#### [PROBLEM TO WORK ON]
Would you transcribe only the lines from the one holding "Target: right lung" through the end of the material, exactly, without any pictures?
-- -- --
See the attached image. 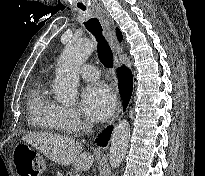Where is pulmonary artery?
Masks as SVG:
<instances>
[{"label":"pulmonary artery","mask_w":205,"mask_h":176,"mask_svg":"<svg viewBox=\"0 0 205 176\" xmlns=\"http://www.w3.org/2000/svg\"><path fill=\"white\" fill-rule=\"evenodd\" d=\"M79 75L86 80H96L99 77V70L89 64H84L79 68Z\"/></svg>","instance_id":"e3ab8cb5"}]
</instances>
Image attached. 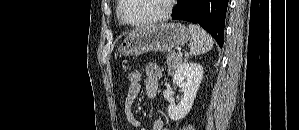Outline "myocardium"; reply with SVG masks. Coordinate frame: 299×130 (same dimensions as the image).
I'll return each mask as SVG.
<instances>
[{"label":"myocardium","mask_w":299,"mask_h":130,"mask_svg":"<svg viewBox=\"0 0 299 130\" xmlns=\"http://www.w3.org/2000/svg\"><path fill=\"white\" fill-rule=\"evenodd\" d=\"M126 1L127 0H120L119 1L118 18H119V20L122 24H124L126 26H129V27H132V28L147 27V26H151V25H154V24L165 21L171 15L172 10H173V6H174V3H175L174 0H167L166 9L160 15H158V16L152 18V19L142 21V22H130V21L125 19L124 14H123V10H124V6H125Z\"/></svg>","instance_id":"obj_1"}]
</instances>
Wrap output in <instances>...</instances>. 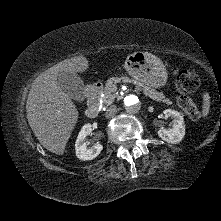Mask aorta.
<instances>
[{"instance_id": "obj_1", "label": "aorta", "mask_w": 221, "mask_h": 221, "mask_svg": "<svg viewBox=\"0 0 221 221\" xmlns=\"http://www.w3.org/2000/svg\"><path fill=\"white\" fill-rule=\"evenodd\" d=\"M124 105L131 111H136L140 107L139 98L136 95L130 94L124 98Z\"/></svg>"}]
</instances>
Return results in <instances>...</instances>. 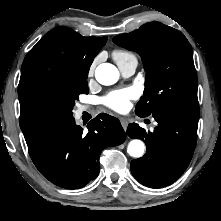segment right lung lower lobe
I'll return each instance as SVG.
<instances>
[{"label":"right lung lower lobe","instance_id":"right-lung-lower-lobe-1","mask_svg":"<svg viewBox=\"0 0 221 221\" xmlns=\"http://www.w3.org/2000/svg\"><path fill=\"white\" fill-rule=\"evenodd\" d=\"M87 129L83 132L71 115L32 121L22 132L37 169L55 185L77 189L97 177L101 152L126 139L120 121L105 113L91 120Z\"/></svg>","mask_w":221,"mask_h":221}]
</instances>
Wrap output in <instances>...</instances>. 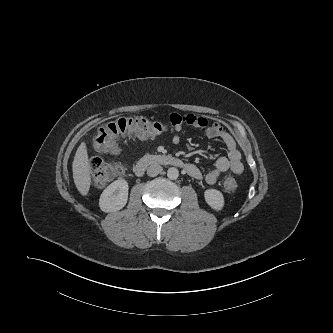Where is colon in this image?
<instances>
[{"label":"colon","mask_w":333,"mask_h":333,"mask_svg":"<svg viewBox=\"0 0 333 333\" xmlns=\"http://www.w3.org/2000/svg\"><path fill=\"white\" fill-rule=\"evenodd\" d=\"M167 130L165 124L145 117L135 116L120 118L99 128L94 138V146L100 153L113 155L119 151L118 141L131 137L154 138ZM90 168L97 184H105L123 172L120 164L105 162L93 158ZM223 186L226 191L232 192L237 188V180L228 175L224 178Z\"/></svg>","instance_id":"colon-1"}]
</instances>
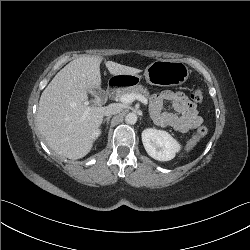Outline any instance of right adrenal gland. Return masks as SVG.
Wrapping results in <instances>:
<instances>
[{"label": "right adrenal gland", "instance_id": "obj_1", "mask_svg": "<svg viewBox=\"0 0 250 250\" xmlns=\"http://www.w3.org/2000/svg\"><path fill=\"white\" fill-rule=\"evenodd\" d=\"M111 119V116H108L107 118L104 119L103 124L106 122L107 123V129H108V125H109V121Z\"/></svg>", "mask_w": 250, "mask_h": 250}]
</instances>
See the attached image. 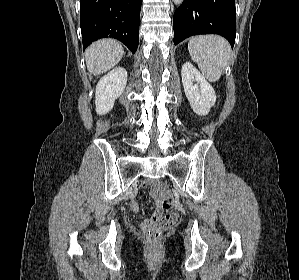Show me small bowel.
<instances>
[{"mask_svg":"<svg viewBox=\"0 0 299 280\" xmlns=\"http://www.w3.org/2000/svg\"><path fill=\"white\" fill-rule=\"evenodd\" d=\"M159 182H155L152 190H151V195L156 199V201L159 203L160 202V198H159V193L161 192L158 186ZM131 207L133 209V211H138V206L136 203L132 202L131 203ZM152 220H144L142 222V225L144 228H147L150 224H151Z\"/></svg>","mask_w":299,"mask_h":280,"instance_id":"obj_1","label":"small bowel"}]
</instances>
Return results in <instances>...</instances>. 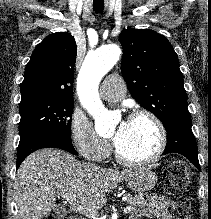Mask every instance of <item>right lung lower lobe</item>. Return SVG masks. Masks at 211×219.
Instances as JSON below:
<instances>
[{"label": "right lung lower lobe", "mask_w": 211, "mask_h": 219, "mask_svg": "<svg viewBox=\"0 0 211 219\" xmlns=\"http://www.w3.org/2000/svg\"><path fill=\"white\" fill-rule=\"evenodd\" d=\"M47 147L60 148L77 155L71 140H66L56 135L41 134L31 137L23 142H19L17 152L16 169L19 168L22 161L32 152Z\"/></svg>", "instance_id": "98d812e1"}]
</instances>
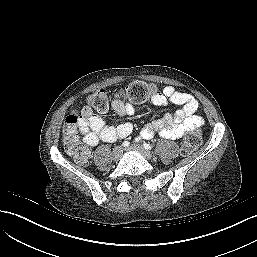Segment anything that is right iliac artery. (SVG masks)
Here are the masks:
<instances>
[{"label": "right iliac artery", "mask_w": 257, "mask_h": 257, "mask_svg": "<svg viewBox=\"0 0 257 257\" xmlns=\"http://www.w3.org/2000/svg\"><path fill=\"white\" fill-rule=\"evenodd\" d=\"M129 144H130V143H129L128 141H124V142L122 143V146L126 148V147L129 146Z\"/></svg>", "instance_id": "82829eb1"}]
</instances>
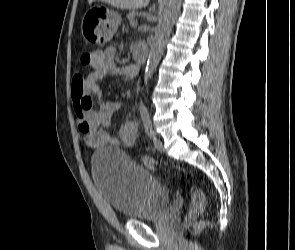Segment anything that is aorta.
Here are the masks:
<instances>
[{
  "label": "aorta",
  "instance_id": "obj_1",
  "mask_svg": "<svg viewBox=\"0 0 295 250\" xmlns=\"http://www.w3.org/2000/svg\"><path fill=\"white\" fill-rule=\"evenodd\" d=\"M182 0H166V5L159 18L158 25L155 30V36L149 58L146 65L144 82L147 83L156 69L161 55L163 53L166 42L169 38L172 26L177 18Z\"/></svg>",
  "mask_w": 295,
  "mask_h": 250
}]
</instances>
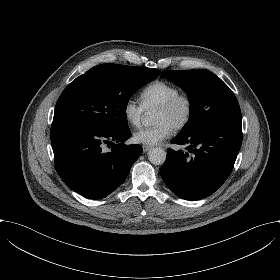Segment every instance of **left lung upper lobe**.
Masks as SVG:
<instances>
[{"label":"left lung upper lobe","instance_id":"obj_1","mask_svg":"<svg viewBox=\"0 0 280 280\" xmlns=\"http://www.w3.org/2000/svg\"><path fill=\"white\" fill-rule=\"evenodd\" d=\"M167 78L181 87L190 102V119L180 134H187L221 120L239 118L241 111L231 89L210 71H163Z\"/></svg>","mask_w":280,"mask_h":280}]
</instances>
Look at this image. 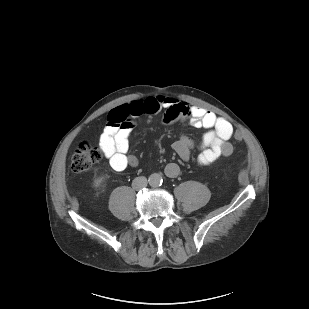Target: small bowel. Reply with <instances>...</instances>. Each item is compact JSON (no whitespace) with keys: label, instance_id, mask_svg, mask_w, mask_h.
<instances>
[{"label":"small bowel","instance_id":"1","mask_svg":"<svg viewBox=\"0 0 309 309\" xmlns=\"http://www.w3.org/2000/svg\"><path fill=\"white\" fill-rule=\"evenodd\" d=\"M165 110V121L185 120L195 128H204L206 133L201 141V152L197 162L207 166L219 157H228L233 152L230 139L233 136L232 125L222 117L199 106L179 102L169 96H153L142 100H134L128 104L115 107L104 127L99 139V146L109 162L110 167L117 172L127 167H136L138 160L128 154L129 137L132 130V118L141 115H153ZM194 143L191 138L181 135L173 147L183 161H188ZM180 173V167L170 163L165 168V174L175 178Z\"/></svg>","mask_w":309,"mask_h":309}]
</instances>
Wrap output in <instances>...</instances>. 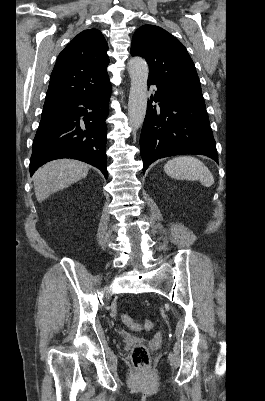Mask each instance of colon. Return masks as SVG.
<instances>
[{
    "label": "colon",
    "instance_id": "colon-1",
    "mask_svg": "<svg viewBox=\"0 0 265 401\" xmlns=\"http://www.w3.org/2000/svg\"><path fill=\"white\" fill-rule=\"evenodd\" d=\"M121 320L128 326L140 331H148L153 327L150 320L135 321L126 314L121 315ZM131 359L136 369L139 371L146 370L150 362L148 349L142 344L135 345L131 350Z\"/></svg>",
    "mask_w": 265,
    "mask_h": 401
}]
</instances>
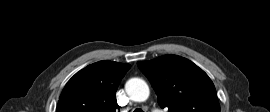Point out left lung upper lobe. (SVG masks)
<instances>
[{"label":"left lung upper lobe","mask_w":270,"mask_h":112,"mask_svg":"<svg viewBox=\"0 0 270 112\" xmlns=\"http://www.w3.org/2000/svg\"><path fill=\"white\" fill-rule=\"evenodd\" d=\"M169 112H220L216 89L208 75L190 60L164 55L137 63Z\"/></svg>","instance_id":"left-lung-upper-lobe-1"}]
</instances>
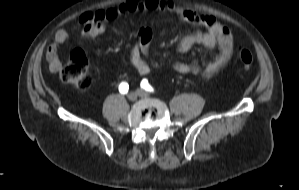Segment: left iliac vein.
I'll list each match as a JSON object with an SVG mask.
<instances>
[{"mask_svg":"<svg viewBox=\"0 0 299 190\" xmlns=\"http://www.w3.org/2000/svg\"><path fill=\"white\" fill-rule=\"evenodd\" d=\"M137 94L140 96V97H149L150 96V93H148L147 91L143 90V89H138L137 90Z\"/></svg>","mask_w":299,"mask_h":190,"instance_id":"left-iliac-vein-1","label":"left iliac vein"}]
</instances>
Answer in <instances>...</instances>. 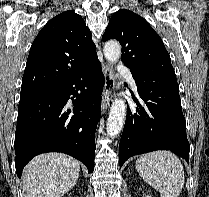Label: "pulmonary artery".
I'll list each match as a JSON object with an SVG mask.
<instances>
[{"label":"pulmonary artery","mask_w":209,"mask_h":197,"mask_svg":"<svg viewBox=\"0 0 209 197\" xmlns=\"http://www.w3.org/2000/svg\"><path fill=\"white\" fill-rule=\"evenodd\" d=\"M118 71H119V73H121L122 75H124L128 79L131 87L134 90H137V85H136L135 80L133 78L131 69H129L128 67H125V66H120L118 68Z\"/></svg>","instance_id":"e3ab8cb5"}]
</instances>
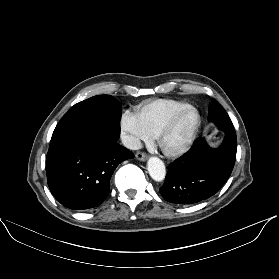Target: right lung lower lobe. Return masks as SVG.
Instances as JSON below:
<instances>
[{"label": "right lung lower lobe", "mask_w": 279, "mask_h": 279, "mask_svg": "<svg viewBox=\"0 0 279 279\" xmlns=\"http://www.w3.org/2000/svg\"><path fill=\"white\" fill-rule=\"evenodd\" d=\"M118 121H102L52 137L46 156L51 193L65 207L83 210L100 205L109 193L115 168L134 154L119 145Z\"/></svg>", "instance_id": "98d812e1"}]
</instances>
-- -- --
#### [RESPONSE TO THE EXERCISE]
Target: right lung lower lobe. Return masks as SVG.
Instances as JSON below:
<instances>
[{"label": "right lung lower lobe", "mask_w": 279, "mask_h": 279, "mask_svg": "<svg viewBox=\"0 0 279 279\" xmlns=\"http://www.w3.org/2000/svg\"><path fill=\"white\" fill-rule=\"evenodd\" d=\"M118 121H102L52 137L46 156L51 193L65 207L83 210L100 205L109 193L115 168L134 154L119 145Z\"/></svg>", "instance_id": "98d812e1"}]
</instances>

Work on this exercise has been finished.